Contrapicado are 3 moviegoers doing all kinds of activities related to movies and audio-visual arts. We are three friends who all studied something related to the audio-visual world. We got together to create a cultural association through which to disseminate short films in Guadalajara (Spain). We then diversified into training children and adults, and producing our own short films and short videos on demand.
          A start-up company from a small town in Spain that devotes time to encouraging culture, local activities and trade does not sound like the typical international company. However, just as an example, you always add subtitles to your short films and videos [something that TranslatorsVillage loves, of course]. Are there any specific reason for that?

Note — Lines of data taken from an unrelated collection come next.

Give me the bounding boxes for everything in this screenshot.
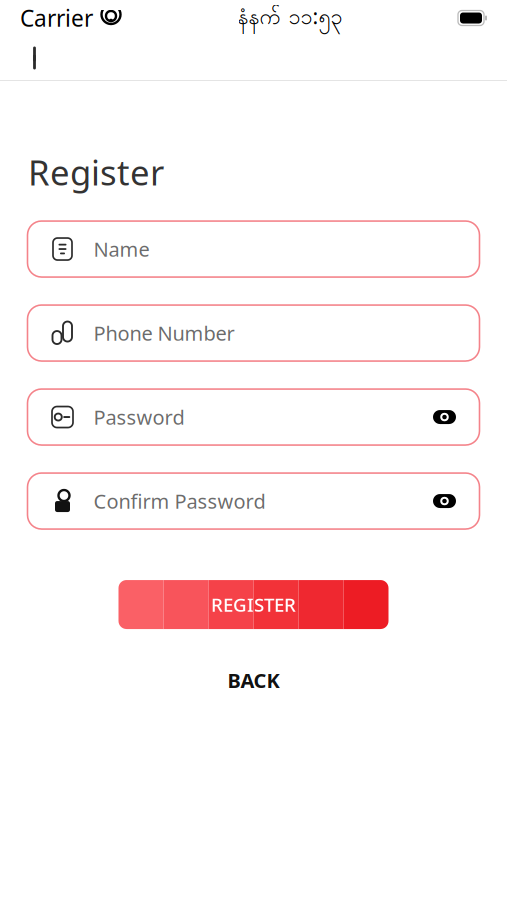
- staticText: BACK: [228, 667, 280, 694]
- staticText: Register: [28, 149, 164, 195]
- button[interactable]: Name: [28, 221, 480, 277]
- button[interactable]: Phone Number: [28, 305, 480, 361]
- staticText: Password: [94, 404, 184, 430]
- staticText: နံနက် ၁၁:၅၃: [238, 2, 342, 34]
- staticText: Carrier: [20, 3, 93, 33]
- staticText: Confirm Password: [94, 488, 266, 514]
- button[interactable]: REGISTER: [118, 580, 388, 629]
- button[interactable]: Password: [28, 389, 480, 445]
- button[interactable]: Confirm Password: [28, 473, 480, 529]
- button[interactable]: Back: [8, 36, 52, 80]
- staticText: REGISTER: [211, 592, 296, 617]
- staticText: Name: [94, 236, 150, 262]
- staticText: Phone Number: [94, 320, 234, 346]
- button[interactable]: BACK: [206, 659, 302, 702]
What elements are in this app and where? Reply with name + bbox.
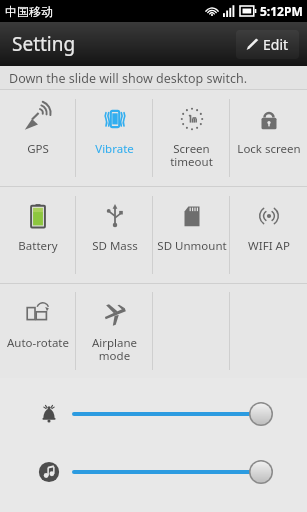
staticText: SD Unmount [157,238,227,254]
staticText: Lock screen [237,141,301,157]
button[interactable]: Battery [0,187,76,283]
staticText: Auto-rotate [7,335,69,351]
staticText: Setting [12,31,76,57]
staticText: 5:12PM [260,3,303,19]
staticText: Airplane mode [76,335,153,364]
staticText: Down the slide will show desktop switch. [9,70,248,87]
button[interactable]: Screen timeout [153,90,230,186]
button[interactable]: WIFI AP [230,187,307,283]
button[interactable]: Airplane mode [76,284,153,378]
staticText: Screen timeout [170,141,213,170]
button[interactable]: Edit [236,30,299,59]
staticText: Battery [18,238,58,254]
button[interactable]: Media volume [0,454,307,490]
staticText: Edit [263,35,289,54]
staticText: WIFI AP [248,238,290,254]
button[interactable]: SD Mass [76,187,153,283]
button[interactable]: GPS [0,90,76,186]
staticText: 中国移动 [5,4,53,19]
staticText: Vibrate [95,141,134,157]
staticText: GPS [27,141,49,157]
button[interactable]: SD Unmount [153,187,230,283]
staticText: SD Mass [92,238,138,254]
button[interactable]: Ringer volume [0,396,307,432]
button[interactable]: Lock screen [230,90,307,186]
button[interactable]: Auto-rotate [0,284,76,378]
button[interactable]: Vibrate [76,90,153,186]
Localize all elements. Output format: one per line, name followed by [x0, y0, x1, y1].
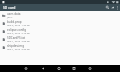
staticText: Mar 1, 2015 4.08 kB — [7, 39, 30, 42]
button[interactable]: Recents — [71, 65, 77, 72]
staticText: build.prop — [7, 20, 22, 24]
staticText: user-data — [7, 12, 21, 16]
staticText: eclipse.config — [7, 28, 27, 32]
button[interactable]: Back — [40, 65, 46, 72]
staticText: SDCardFS.txt — [7, 36, 26, 40]
button[interactable]: Sort — [110, 4, 115, 11]
button[interactable]: eclipse.config — [0, 27, 120, 35]
staticText: SD card — [3, 5, 16, 10]
button[interactable]: Home — [56, 65, 62, 72]
button[interactable]: SDCardFS.txt — [0, 35, 120, 43]
button[interactable]: More options — [115, 4, 120, 11]
button[interactable]: Screenshot — [87, 65, 93, 72]
button[interactable]: build.prop — [0, 19, 120, 27]
button[interactable]: Menu — [23, 65, 29, 72]
staticText: Mar 1, 2015 9.20 kB — [7, 47, 30, 50]
staticText: shipdev.img — [7, 44, 25, 48]
staticText: Mar 2, 2015 1.32 kB — [7, 23, 30, 26]
staticText: Jan 7 — [7, 15, 13, 18]
button[interactable]: shipdev.img — [0, 43, 120, 51]
button[interactable]: Search — [105, 4, 110, 11]
staticText: Mar 2, 2015 2.10 kB — [7, 31, 30, 34]
button[interactable]: user-data — [0, 11, 120, 19]
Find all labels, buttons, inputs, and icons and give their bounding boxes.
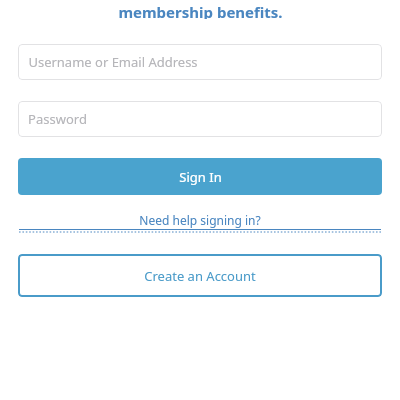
- staticText: Need help signing in?: [139, 212, 261, 228]
- staticText: Create an Account: [144, 267, 256, 285]
- button[interactable]: Username or Email Address: [18, 44, 382, 80]
- staticText: membership benefits.: [118, 2, 283, 19]
- staticText: Username or Email Address: [28, 53, 198, 71]
- button[interactable]: Need help signing in?: [18, 210, 382, 235]
- staticText: Password: [28, 110, 87, 128]
- button[interactable]: Sign In: [18, 158, 382, 195]
- button[interactable]: Create an Account: [18, 254, 382, 297]
- staticText: Sign In: [179, 168, 222, 186]
- button[interactable]: Password: [18, 101, 382, 137]
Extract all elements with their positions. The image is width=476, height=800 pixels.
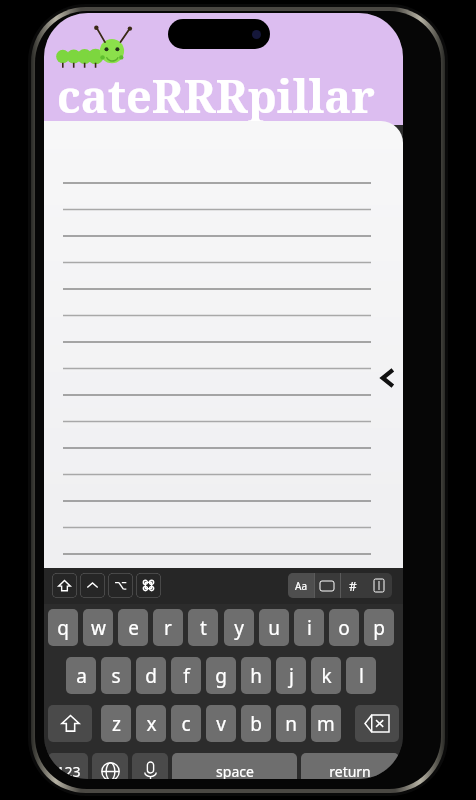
button[interactable]: Aa <box>288 573 314 598</box>
button[interactable]: f <box>171 657 201 694</box>
button[interactable]: q <box>48 609 78 646</box>
button[interactable]: v <box>206 705 236 742</box>
staticText: z <box>112 711 121 737</box>
button[interactable]: ctrl <box>80 573 105 598</box>
button[interactable]: p <box>364 609 394 646</box>
button[interactable]: a <box>66 657 96 694</box>
staticText: a <box>76 663 87 689</box>
staticText: s <box>111 663 121 689</box>
button[interactable]: 123 <box>48 753 88 779</box>
button[interactable]: Dictate <box>132 753 168 779</box>
staticText: i <box>307 615 312 641</box>
button[interactable]: k <box>311 657 341 694</box>
staticText: o <box>338 615 350 641</box>
button[interactable]: z <box>101 705 131 742</box>
button[interactable]: Backspace <box>355 705 399 742</box>
button[interactable]: t <box>188 609 218 646</box>
button[interactable]: u <box>259 609 289 646</box>
button[interactable]: y <box>224 609 254 646</box>
button[interactable]: return <box>301 753 399 779</box>
staticText: p <box>373 615 385 641</box>
button[interactable]: j <box>276 657 306 694</box>
staticText: f <box>183 663 190 689</box>
button[interactable] <box>44 121 403 568</box>
staticText: t <box>200 615 207 641</box>
button[interactable]: shift <box>52 573 77 598</box>
button[interactable]: fmt3 <box>366 573 392 598</box>
staticText: r <box>164 615 172 641</box>
staticText: y <box>234 615 244 641</box>
staticText: q <box>57 615 69 641</box>
button[interactable]: Back <box>371 361 403 395</box>
staticText: k <box>321 663 332 689</box>
button[interactable]: Shift <box>48 705 92 742</box>
staticText: g <box>215 663 227 689</box>
staticText: e <box>128 615 139 641</box>
staticText: u <box>268 615 280 641</box>
staticText: d <box>145 663 157 689</box>
button[interactable]: n <box>276 705 306 742</box>
button[interactable]: e <box>118 609 148 646</box>
button[interactable]: s <box>101 657 131 694</box>
button[interactable]: m <box>311 705 341 742</box>
button[interactable]: g <box>206 657 236 694</box>
staticText: h <box>250 663 262 689</box>
button[interactable]: c <box>171 705 201 742</box>
staticText: l <box>359 663 364 689</box>
staticText: b <box>250 711 262 737</box>
staticText: w <box>91 615 106 641</box>
staticText: j <box>289 663 294 689</box>
staticText: x <box>146 711 157 737</box>
button[interactable]: space <box>172 753 297 779</box>
button[interactable]: w <box>83 609 113 646</box>
button[interactable]: x <box>136 705 166 742</box>
button[interactable]: h <box>241 657 271 694</box>
staticText: 123 <box>56 762 81 779</box>
button[interactable]: cmd <box>136 573 161 598</box>
staticText: m <box>317 711 335 737</box>
staticText: cateRRRpillar <box>57 65 375 126</box>
button[interactable]: fmt2 <box>340 573 366 598</box>
staticText: return <box>329 762 371 779</box>
staticText: Aa <box>295 579 307 593</box>
button[interactable]: r <box>153 609 183 646</box>
button[interactable]: o <box>329 609 359 646</box>
button[interactable]: l <box>346 657 376 694</box>
button[interactable]: i <box>294 609 324 646</box>
staticText: v <box>216 711 226 737</box>
staticText: n <box>285 711 297 737</box>
button[interactable]: fmt1 <box>314 573 340 598</box>
button[interactable]: b <box>241 705 271 742</box>
button[interactable]: opt <box>108 573 133 598</box>
staticText: space <box>216 762 254 779</box>
button[interactable]: d <box>136 657 166 694</box>
button[interactable]: Language <box>92 753 128 779</box>
staticText: # <box>349 578 357 594</box>
staticText: c <box>181 711 191 737</box>
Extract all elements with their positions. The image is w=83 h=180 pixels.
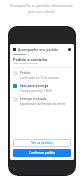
- staticText: Confirmar pedido: [13, 151, 71, 155]
- staticText: Pedido: [20, 71, 71, 75]
- staticText: Saiu para entrega: [20, 84, 71, 88]
- staticText: Pedido a caminho: [13, 57, 71, 62]
- staticText: Previsto para hoje, 18h30: [20, 89, 71, 93]
- button[interactable]: Entrega realizada: [13, 97, 71, 106]
- staticText: pelo seu celular: [4, 9, 79, 14]
- staticText: Confirmado em 12 de outubro: [20, 76, 71, 80]
- button[interactable]: Confirmar pedido: [13, 149, 71, 157]
- staticText: Ver os pedidos: [13, 141, 71, 145]
- staticText: Acompanhe os pedidos diretamente: [4, 3, 79, 8]
- staticText: Entrega realizada: [20, 97, 71, 101]
- staticText: Acompanhe seu pedido: [18, 47, 68, 52]
- staticText: Aguardando confirmação do cliente: [20, 102, 71, 106]
- button[interactable]: Saiu para entrega: [13, 84, 71, 93]
- button[interactable]: Ver os pedidos: [13, 139, 71, 147]
- button[interactable]: Pedido: [13, 71, 71, 80]
- button[interactable]: Mais opções: [68, 48, 71, 51]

We think that whatever we do is applicable everywhere, here and abroad. We want to give the opportunity to everyone around the world to understand our work. All our members have travelled quite a lot and even lived outside Spain, so we have friends, acquaintances and family around the world, which has greatly influenced our decision to do multilingual versions of our work. We started subtitling only in English to avoid having to upload a separate video per language with subtitles; but now there are ways to put subtitles in different languages ​​on one single video, something that we will implement soon, no doubt about it.

                 What challenges have you found to make your work understood in other languages?

We have been fortunate to have professional support. Our dialogues are generally quite colloquial and we would not have managed to translate certain expressions without the support of this person.

                 This is not the only thing you internationality, also you organize international festivals…

Yes, especially in the last year, we were invited to bring a couple of international events to Guadalajara. We found it very interesting to show in such a small town something being viewed simultaneously across the world and we linked the projects and organized both the festival Future Shorts as The Shortest Day. Both were run in different cities in Spain and across the world.
                  How did you communicate with all these festivals (in other languages ​​)?

The festivals are organized in other countries but have representatives in each country. In the case of Spain we are not the country organizers, so we've been fortunate to not have to deal with the language barrier: we received all instructions in Spanish.

                  TranslatorsVillage members have attended your festival and we know that many of the short films are in VO. What is your experience?

Yes, these organizations provide a selection of worldwide short films with different forms of filmmaking and they are all subtitled. We love watching subtitled original versions; being alternative cinema films plus countries with minority languages, these festivals make the subtitled version available. Otherwise they would be impossible to find. The audience likes them because they know it is an international event and they expect to have original subtitled versions.
                 What is your vision of the future?
We aim to continue growing so we can bring more innovative events and make exchanges with like-minded groups in other countries to promote short films and festivals. We plan to translate our webpages into English and French shortly.